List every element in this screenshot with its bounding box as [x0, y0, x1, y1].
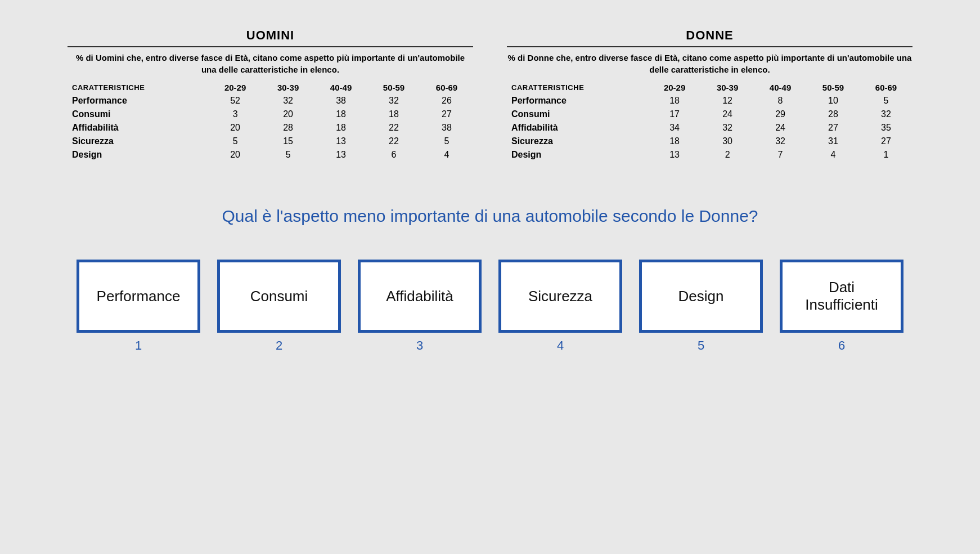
row-v3: 18: [314, 108, 367, 121]
row-v1: 17: [648, 108, 701, 121]
uomini-header-4049: 40-49: [314, 81, 367, 94]
row-v2: 30: [701, 135, 754, 148]
donne-header-3039: 30-39: [701, 81, 754, 94]
table-row: Sicurezza 18 30 32 31 27: [507, 135, 912, 148]
donne-header-caratteristiche: CARATTERISTICHE: [507, 81, 648, 94]
row-v1: 34: [648, 121, 701, 135]
row-v5: 38: [420, 121, 473, 135]
row-v3: 29: [754, 108, 807, 121]
row-v1: 3: [209, 108, 262, 121]
row-v2: 15: [262, 135, 314, 148]
uomini-subtitle: % di Uomini che, entro diverse fasce di …: [68, 52, 473, 75]
row-v5: 27: [420, 108, 473, 121]
answer-button-2[interactable]: Consumi: [217, 260, 341, 333]
uomini-header-6069: 60-69: [420, 81, 473, 94]
table-row: Design 20 5 13 6 4: [68, 148, 473, 162]
row-label: Sicurezza: [507, 135, 648, 148]
answer-item: Design5: [639, 260, 763, 353]
row-v4: 31: [807, 135, 860, 148]
question-section: Qual è l'aspetto meno importante di una …: [68, 207, 912, 226]
donne-header-2029: 20-29: [648, 81, 701, 94]
row-v3: 32: [754, 135, 807, 148]
donne-section: DONNE % di Donne che, entro diverse fasc…: [507, 28, 912, 162]
row-v5: 5: [860, 94, 912, 108]
answer-item: DatiInsufficienti6: [780, 260, 903, 353]
row-v1: 13: [648, 148, 701, 162]
row-label: Affidabilità: [68, 121, 209, 135]
question-text: Qual è l'aspetto meno importante di una …: [68, 207, 912, 226]
answer-number: 4: [557, 338, 564, 353]
uomini-title: UOMINI: [68, 28, 473, 47]
row-v4: 28: [807, 108, 860, 121]
row-label: Performance: [507, 94, 648, 108]
donne-title: DONNE: [507, 28, 912, 47]
row-v1: 5: [209, 135, 262, 148]
row-v5: 26: [420, 94, 473, 108]
row-v2: 28: [262, 121, 314, 135]
row-v5: 5: [420, 135, 473, 148]
answer-item: Consumi2: [217, 260, 341, 353]
answer-button-5[interactable]: Design: [639, 260, 763, 333]
uomini-header-caratteristiche: CARATTERISTICHE: [68, 81, 209, 94]
row-v2: 24: [701, 108, 754, 121]
row-label: Sicurezza: [68, 135, 209, 148]
table-row: Design 13 2 7 4 1: [507, 148, 912, 162]
row-v4: 18: [367, 108, 420, 121]
row-v4: 4: [807, 148, 860, 162]
table-row: Affidabilità 20 28 18 22 38: [68, 121, 473, 135]
row-v5: 35: [860, 121, 912, 135]
row-v3: 18: [314, 121, 367, 135]
table-row: Consumi 17 24 29 28 32: [507, 108, 912, 121]
donne-header-6069: 60-69: [860, 81, 912, 94]
donne-header-5059: 50-59: [807, 81, 860, 94]
table-row: Consumi 3 20 18 18 27: [68, 108, 473, 121]
answers-section: Performance1Consumi2Affidabilità3Sicurez…: [68, 260, 912, 353]
table-row: Performance 18 12 8 10 5: [507, 94, 912, 108]
answer-button-4[interactable]: Sicurezza: [498, 260, 622, 333]
row-label: Design: [68, 148, 209, 162]
row-v3: 13: [314, 135, 367, 148]
table-row: Affidabilità 34 32 24 27 35: [507, 121, 912, 135]
row-v4: 32: [367, 94, 420, 108]
uomini-header-3039: 30-39: [262, 81, 314, 94]
donne-header-4049: 40-49: [754, 81, 807, 94]
tables-wrapper: UOMINI % di Uomini che, entro diverse fa…: [68, 28, 912, 162]
answer-number: 3: [416, 338, 423, 353]
row-label: Consumi: [507, 108, 648, 121]
row-label: Consumi: [68, 108, 209, 121]
row-v4: 27: [807, 121, 860, 135]
answer-item: Performance1: [77, 260, 200, 353]
row-v1: 52: [209, 94, 262, 108]
row-v5: 4: [420, 148, 473, 162]
answer-number: 6: [838, 338, 845, 353]
uomini-header-5059: 50-59: [367, 81, 420, 94]
row-v1: 20: [209, 121, 262, 135]
answer-button-1[interactable]: Performance: [77, 260, 200, 333]
row-v5: 27: [860, 135, 912, 148]
answer-number: 1: [135, 338, 142, 353]
row-v2: 2: [701, 148, 754, 162]
row-v4: 22: [367, 121, 420, 135]
answer-number: 2: [276, 338, 282, 353]
row-v3: 38: [314, 94, 367, 108]
row-v2: 12: [701, 94, 754, 108]
main-container: UOMINI % di Uomini che, entro diverse fa…: [0, 0, 980, 370]
row-label: Affidabilità: [507, 121, 648, 135]
row-v3: 13: [314, 148, 367, 162]
row-v5: 32: [860, 108, 912, 121]
uomini-table: CARATTERISTICHE 20-29 30-39 40-49 50-59 …: [68, 81, 473, 162]
row-v4: 22: [367, 135, 420, 148]
row-v1: 18: [648, 135, 701, 148]
row-v5: 1: [860, 148, 912, 162]
table-row: Sicurezza 5 15 13 22 5: [68, 135, 473, 148]
donne-subtitle: % di Donne che, entro diverse fasce di E…: [507, 52, 912, 75]
answer-item: Sicurezza4: [498, 260, 622, 353]
table-row: Performance 52 32 38 32 26: [68, 94, 473, 108]
row-label: Design: [507, 148, 648, 162]
answer-button-3[interactable]: Affidabilità: [358, 260, 482, 333]
row-label: Performance: [68, 94, 209, 108]
row-v2: 5: [262, 148, 314, 162]
uomini-section: UOMINI % di Uomini che, entro diverse fa…: [68, 28, 473, 162]
answer-button-6[interactable]: DatiInsufficienti: [780, 260, 903, 333]
row-v2: 32: [701, 121, 754, 135]
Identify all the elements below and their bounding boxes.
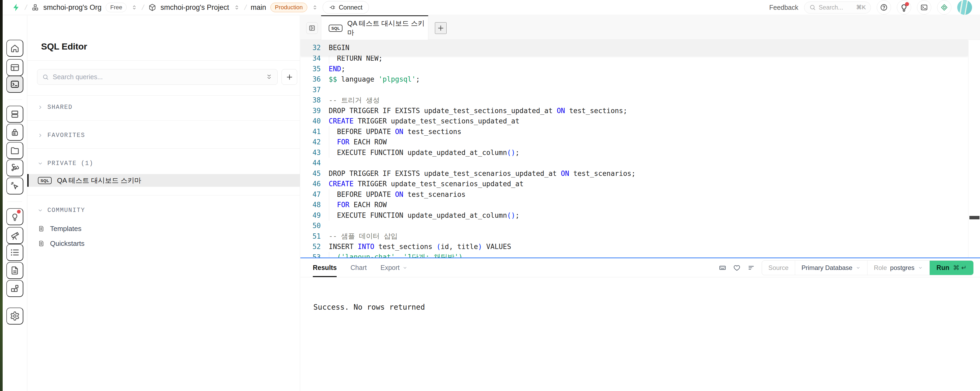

########

» ACTION ITEM
The job is to set down the whole listing exactly, excluding any images.

» RESULT FOR THIS EXERCISE
List every element in this screenshot with its bounding box as [x0, y0, x1, y1].
row-v3: 18: [314, 108, 367, 121]
row-v1: 17: [648, 108, 701, 121]
uomini-header-4049: 40-49: [314, 81, 367, 94]
row-v2: 30: [701, 135, 754, 148]
donne-header-3039: 30-39: [701, 81, 754, 94]
table-row: Sicurezza 18 30 32 31 27: [507, 135, 912, 148]
donne-header-caratteristiche: CARATTERISTICHE: [507, 81, 648, 94]
row-v1: 34: [648, 121, 701, 135]
row-v5: 38: [420, 121, 473, 135]
row-v3: 29: [754, 108, 807, 121]
row-v1: 3: [209, 108, 262, 121]
row-v2: 15: [262, 135, 314, 148]
uomini-subtitle: % di Uomini che, entro diverse fasce di …: [68, 52, 473, 75]
row-v5: 27: [420, 108, 473, 121]
answer-button-2[interactable]: Consumi: [217, 260, 341, 333]
uomini-header-6069: 60-69: [420, 81, 473, 94]
table-row: Design 20 5 13 6 4: [68, 148, 473, 162]
row-label: Sicurezza: [507, 135, 648, 148]
answer-item: Design5: [639, 260, 763, 353]
row-v4: 31: [807, 135, 860, 148]
question-section: Qual è l'aspetto meno importante di una …: [68, 207, 912, 226]
donne-header-2029: 20-29: [648, 81, 701, 94]
row-v3: 32: [754, 135, 807, 148]
donne-section: DONNE % di Donne che, entro diverse fasc…: [507, 28, 912, 162]
row-v5: 5: [860, 94, 912, 108]
answer-item: DatiInsufficienti6: [780, 260, 903, 353]
row-v1: 13: [648, 148, 701, 162]
row-label: Affidabilità: [68, 121, 209, 135]
question-text: Qual è l'aspetto meno importante di una …: [68, 207, 912, 226]
answer-number: 4: [557, 338, 564, 353]
uomini-title: UOMINI: [68, 28, 473, 47]
row-v4: 28: [807, 108, 860, 121]
row-label: Performance: [507, 94, 648, 108]
donne-title: DONNE: [507, 28, 912, 47]
row-v1: 5: [209, 135, 262, 148]
row-v5: 26: [420, 94, 473, 108]
row-v2: 28: [262, 121, 314, 135]
row-v5: 5: [420, 135, 473, 148]
answer-item: Consumi2: [217, 260, 341, 353]
answer-button-5[interactable]: Design: [639, 260, 763, 333]
uomini-header-caratteristiche: CARATTERISTICHE: [68, 81, 209, 94]
row-v2: 24: [701, 108, 754, 121]
row-label: Sicurezza: [68, 135, 209, 148]
table-row: Design 13 2 7 4 1: [507, 148, 912, 162]
row-v4: 18: [367, 108, 420, 121]
row-v4: 4: [807, 148, 860, 162]
table-row: Affidabilità 20 28 18 22 38: [68, 121, 473, 135]
row-v5: 35: [860, 121, 912, 135]
row-v3: 18: [314, 121, 367, 135]
table-row: Consumi 17 24 29 28 32: [507, 108, 912, 121]
donne-header-6069: 60-69: [860, 81, 912, 94]
donne-header-5059: 50-59: [807, 81, 860, 94]
table-row: Consumi 3 20 18 18 27: [68, 108, 473, 121]
answers-section: Performance1Consumi2Affidabilità3Sicurez…: [68, 260, 912, 353]
table-row: Performance 18 12 8 10 5: [507, 94, 912, 108]
answer-button-4[interactable]: Sicurezza: [498, 260, 622, 333]
row-label: Design: [68, 148, 209, 162]
row-v3: 13: [314, 135, 367, 148]
table-row: Affidabilità 34 32 24 27 35: [507, 121, 912, 135]
row-v4: 32: [367, 94, 420, 108]
uomini-header-3039: 30-39: [262, 81, 314, 94]
donne-header-4049: 40-49: [754, 81, 807, 94]
tables-wrapper: UOMINI % di Uomini che, entro diverse fa…: [68, 28, 912, 162]
answer-number: 3: [416, 338, 423, 353]
row-label: Consumi: [507, 108, 648, 121]
row-label: Consumi: [68, 108, 209, 121]
row-v4: 27: [807, 121, 860, 135]
answer-item: Performance1: [77, 260, 200, 353]
row-v1: 52: [209, 94, 262, 108]
row-v5: 4: [420, 148, 473, 162]
answer-number: 6: [838, 338, 845, 353]
uomini-header-5059: 50-59: [367, 81, 420, 94]
row-v1: 20: [209, 121, 262, 135]
answer-button-1[interactable]: Performance: [77, 260, 200, 333]
row-v5: 27: [860, 135, 912, 148]
answer-number: 1: [135, 338, 142, 353]
row-v2: 2: [701, 148, 754, 162]
row-v4: 22: [367, 121, 420, 135]
answer-number: 2: [276, 338, 282, 353]
row-v3: 38: [314, 94, 367, 108]
row-v2: 12: [701, 94, 754, 108]
main-container: UOMINI % di Uomini che, entro diverse fa…: [0, 0, 980, 370]
row-label: Affidabilità: [507, 121, 648, 135]
row-v3: 13: [314, 148, 367, 162]
row-v5: 32: [860, 108, 912, 121]
uomini-table: CARATTERISTICHE 20-29 30-39 40-49 50-59 …: [68, 81, 473, 162]
row-v4: 22: [367, 135, 420, 148]
row-v1: 18: [648, 135, 701, 148]
row-v5: 1: [860, 148, 912, 162]
table-row: Sicurezza 5 15 13 22 5: [68, 135, 473, 148]
donne-subtitle: % di Donne che, entro diverse fasce di E…: [507, 52, 912, 75]
answer-item: Sicurezza4: [498, 260, 622, 353]
table-row: Performance 52 32 38 32 26: [68, 94, 473, 108]
row-label: Design: [507, 148, 648, 162]
answer-button-3[interactable]: Affidabilità: [358, 260, 482, 333]
row-label: Performance: [68, 94, 209, 108]
row-v2: 5: [262, 148, 314, 162]
uomini-section: UOMINI % di Uomini che, entro diverse fa…: [68, 28, 473, 162]
answer-button-6[interactable]: DatiInsufficienti: [780, 260, 903, 333]
row-v2: 32: [701, 121, 754, 135]
Identify all the elements below and their bounding boxes.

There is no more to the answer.